Es propio de una sociedad evolucionada que todos los factores y actores que intervienen en la constitución del colectivo caminen hacia unos valores cuyo sentido común en primer lugar, leyes e ideología, sonrían al unísono. Cuestión poco despreciable, teniendo en cuenta la multiplicidad de factores, diversidad de opiniones e intereses que intervienen.
En la actualidad y constriñéndonos al ámbito territorial, ya sea autonómico o nacional, los términos que acuñan el título del presente, forman parte de la realidad más candente, propiciando una amalgama de idas y venidas, asertos y rectificaciones, acusaciones y descalificaciones, que sin lugar a duda revierten aquel sentido común sobre el que se desearía caminar.
Multiplicidad de ideologías tanto conocidas como emergentes configuran un mapa de razón o sin razón donde todos quieren llevarla, haciendo oídos sordos a las contradicciones, por evidentes, que desfiguran sus postulados.
La ideología, como conjunto de ideas fundamentales que caracteriza el pensamiento de una persona o colectivo, ya sea de naturaleza política, social o cultural, encierra implícitamente el conocimiento y desarrollo de aquellas máximas que la sustentan. Y son éstas precisamente, a modo de premisas, las que dan lugar a las conclusiones que dibujan el marco y línea de actuación.
En este sentido las hay bien definidas a tenor de los resultados. Verdes y amarillas, azules y rojas. De todos los colores. Lo más llamativo y confuso al mismo tiempo es que todas parecen, según cuentan, ser patrimonio de la verdad, equidad y justicia.
Las ideologías que arrastran historia en el tiempo cuyos intereses más universales eran contrarios entre sí, parece como si quisieran confluir en una suerte de convivencia imposible, a la desesperada, como para no perder esa extensión y presencia geográfica que garantizaba legitimidad. La contradicción está servida.

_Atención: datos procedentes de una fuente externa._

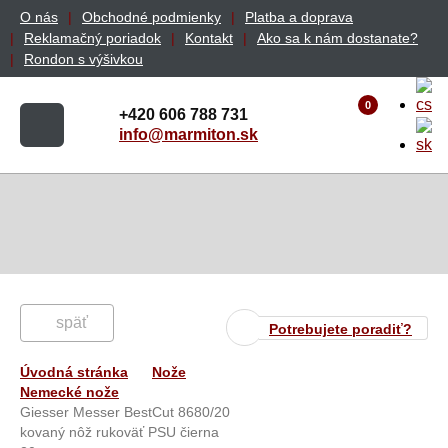
O nás
Obchodné podmienky
Platba a doprava
Reklamačný poriadok
Kontakt
Ako sa k nám dostanate?
Rondon s výšivkou
0
+420 606 788 731
info@marmiton.sk
späť
Potrebujete poradiť?
Úvodná stránka
Nože
Nemecké nože
Giesser Messer BestCut 8680/20
kovaný nôž rukoväť PSU čierna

Pero antes que la contradicción está la coherencia, no tanto concomitante sino individual. Aquella que hace cierta la teoría o axioma sobre el que se sustenta el edificio que le da entidad y en el que se cobijan las esperanzas de quienes puedan encontrar un refugio cierto ante las variadísimas contingencias que el propio dinamismo de la sociedad conlleva.
Siendo la palabra el medio de comunicación por excelencia, directo, educado a través del significado explícito en cuanto a contenido si lo hubiera, se presenta necesariamente como ente divulgativo de la ideología.
Es, a través de la palabra, que nos expresamos en ideas, pensamientos y voluntades. Una forma inefable de dar cuerpo a cuanto somos, proponemos y deseamos. Una suerte de variable inequívoca de nuestra naturaleza, irrepetible en otras formas de vida conocidas y cuya consistencia y solidez no tiene parangón. Y es a través de ella que servimos ideología.
La palabra sagrada no solo quiere referirse a las escrituras. No. Toda palabra es o podría ser sagrada. En ella y en su respeto se comprime o expande cuanto somos. Por lo tanto, será la palabra el vehículo sagrado – si se me permite – de comunicar cuantas ideas pudieran ser dignas de comunicarse.
Pero parece que la dignidad no es moneda corriente. La palabra y su uso, muchas veces lo indica. Lejos de estar en el álgido punto de la escalera, desciende con demasiada frecuencia a los fondos inconfesos de la mentira, el engaño y la descalificación, en una suerte de arma arrojadiza que tiene como objeto el ostracismo y el ‘tú más’.
Cuanta sinrazón podría evitarse si cuidáramos la palabra, para no convertirla a menudo en la más abyecta cerrazón de la comunicación. Más si cabe, cuando de forma consciente, calculada, interesada, manipulada, orientada en el partidismo, la desfiguramos hasta el ridículo.
Así usada, no puede sino producir la confusión y la desconfianza.
Pero la confusión no debería dar lugar el acto.
Alguien afirmaba que ‘el pensamiento, sentimiento y acto en su correlación definían al SER completo’.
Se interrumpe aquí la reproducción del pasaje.